If you can't ban it, regulate it to death, Part 2: "Gun Insurance"

This just in. California Democrats propose that gun owners should purchase "violence insurance" to cover damage that it might cause. The idea is silly enough that it probably can't even pass in California, but just to beat a dead horse even further...

1. Most gun crimes aren't committed by licensed gun-owners. According to the Bureau of Justice Statistics, 80% of criminals acquire guns illegally. In Texas (2009) there were 65,651 gun-related violent crime convictions, only 101 of which were committed by people with licensed concealed carry permits. In other words 0.15% of crimes were committed by legally carried guns - approximately one in a thousand. Obviously a gun-toting criminal won't care about insurance requirements any more than (s)he cares about concealed carry laws.

Premiums for gun insurance will either be negligible and thus irrelevant, or they will inaccurately count illegally committed crimes against legal gun owners, causing insurance-buyers to effectively cross-subsidize damage caused by criminals.

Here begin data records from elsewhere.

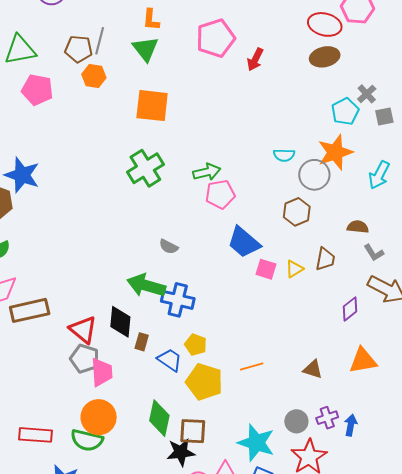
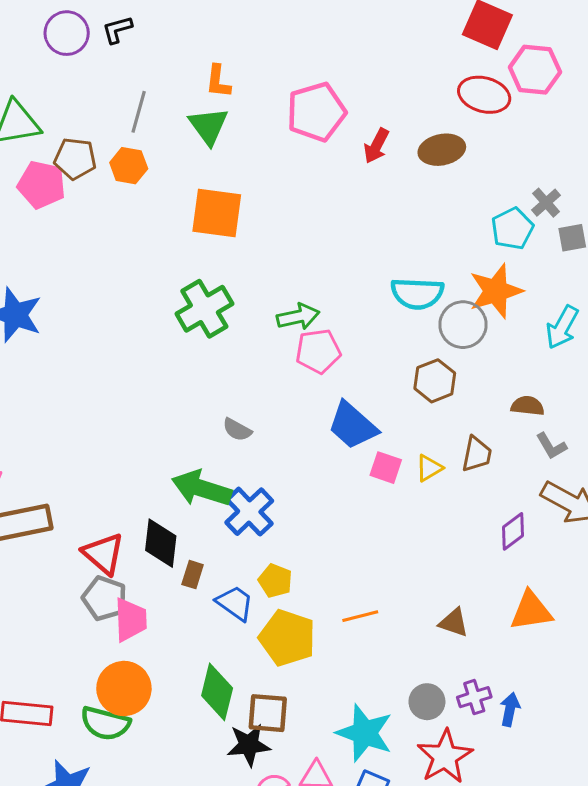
brown pentagon: (79, 49) -> (75, 159), moved
brown ellipse: (325, 57) -> (442, 150), moved
cyan semicircle: (284, 155) -> (417, 293), size x1.6
blue cross: (178, 300) -> (249, 512), turned 32

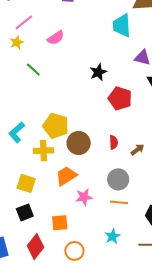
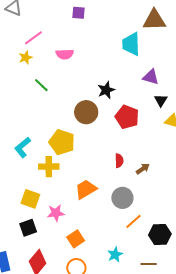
pink semicircle: (56, 38) -> (65, 54), turned 30
brown circle: (79, 143) -> (86, 112), moved
orange trapezoid: (66, 176) -> (86, 189), moved
pink star: (84, 197) -> (56, 213), moved
orange line: (119, 202) -> (133, 221), moved, turned -48
orange square: (60, 223) -> (76, 239), moved, turned -30

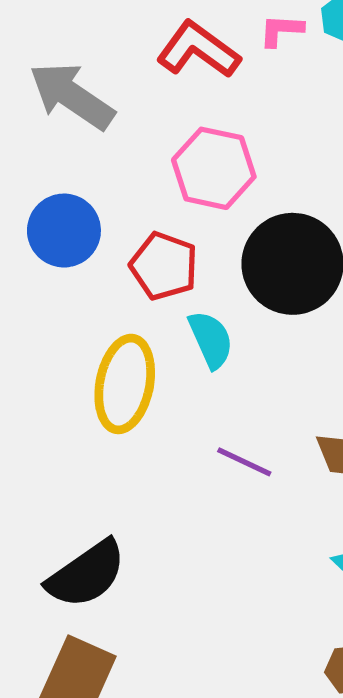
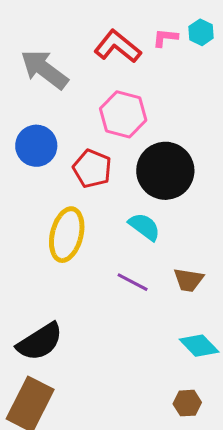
cyan semicircle: (211, 340) -> (144, 227), moved, turned -32

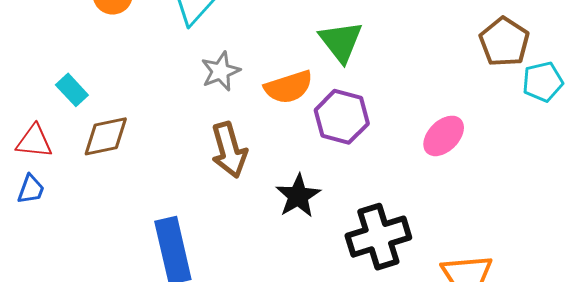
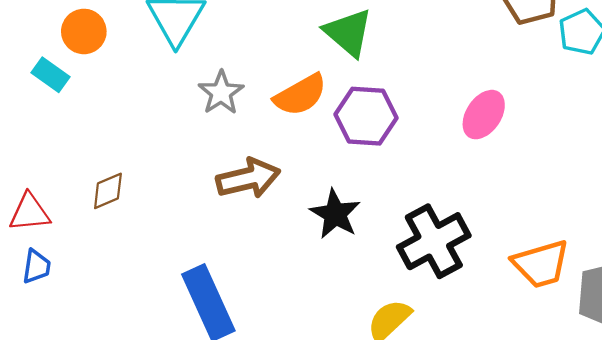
cyan rectangle: (72, 90) -> (51, 75), moved
brown diamond: (106, 136) -> (108, 191), size x0.7
brown arrow: (229, 150) -> (248, 178), turned -76

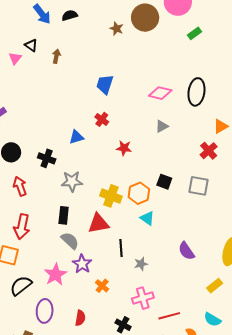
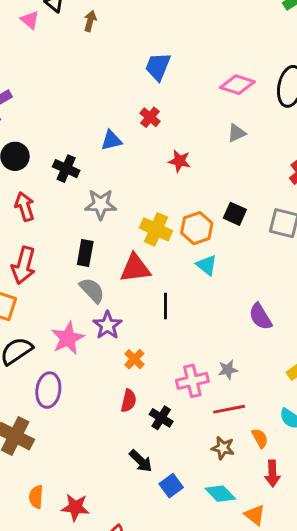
pink triangle: (15, 58) -> (30, 20), turned -32
gray star: (141, 264) -> (228, 370), moved
red semicircle: (80, 318) -> (129, 401), moved

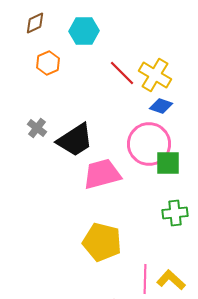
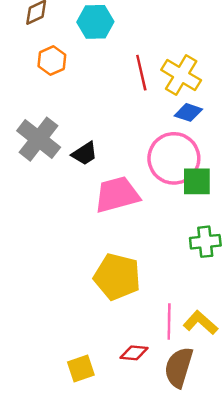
red line: (122, 73) -> (141, 73), turned 32
gray cross: (37, 128) -> (39, 139), size x1.8
black trapezoid: (75, 140) -> (85, 154), size x0.6

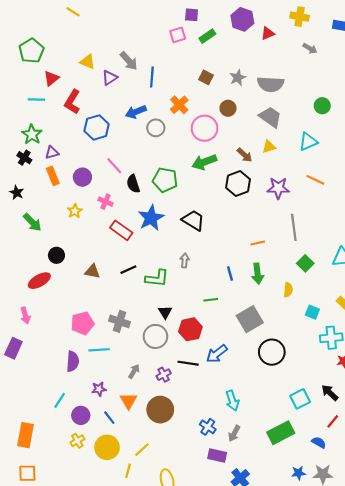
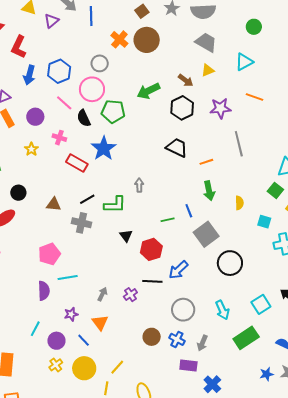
brown square: (206, 77) -> (142, 11), turned 32
brown circle: (228, 108) -> (147, 40), moved, size x1.6
blue arrow: (136, 112) -> (29, 75), moved, turned -48
blue hexagon: (97, 127) -> (59, 71), moved
pink circle: (205, 128) -> (92, 89), moved
black trapezoid: (193, 220) -> (177, 148), moved
green square: (305, 263) -> (275, 190), moved
blue line: (230, 273) -> (189, 211), moved
gray cross: (120, 321) -> (82, 223), moved
gray circle: (155, 336) -> (183, 310), moved
cyan arrow: (232, 401) -> (222, 310), moved
brown circle: (160, 410) -> (152, 337), moved, size x0.7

2. Personal liability should be enough to deter carelessness with guns; being bankrupted due to misuse of a firearm is a pretty serious consequence. And, if that doesn't stop someone, why would purchasing insurance be any more of a deterrent? If anything, the economic prediction would be that insurance encourages less care by gun-owners, because the costs of their mistake will be borne by the insurance company (as well as the unlucky victim). Of course, maybe insurance companies refuse to insure people who seem like a "bad risk" but this is effectively circumventing the second amendment right to bear arms.

3. Such insurance basically functions as a tax on guns, which will only help keep them out of the hands of low-income individuals who might live in dangerous neighborhoods and want personal protection.

Beyond the immediate consequence of more crime, the implications of taxing a right protected by the Constitution are staggering. Should every YouTube contributor have "free speech insurance" in case they post an inflammatory video that causes riots overseas? Should every voter carry insurance in case their ignorance brings war-mongering, deficit-raising politicians to office? Oh wait, that is called a "poll tax" and we had a Constitutional amendment to get rid of them.

I hope I'll look back at this blog entry and laugh at myself in a few weeks for even thinking there's a chance that this law might pass, but stranger things have happened in politics.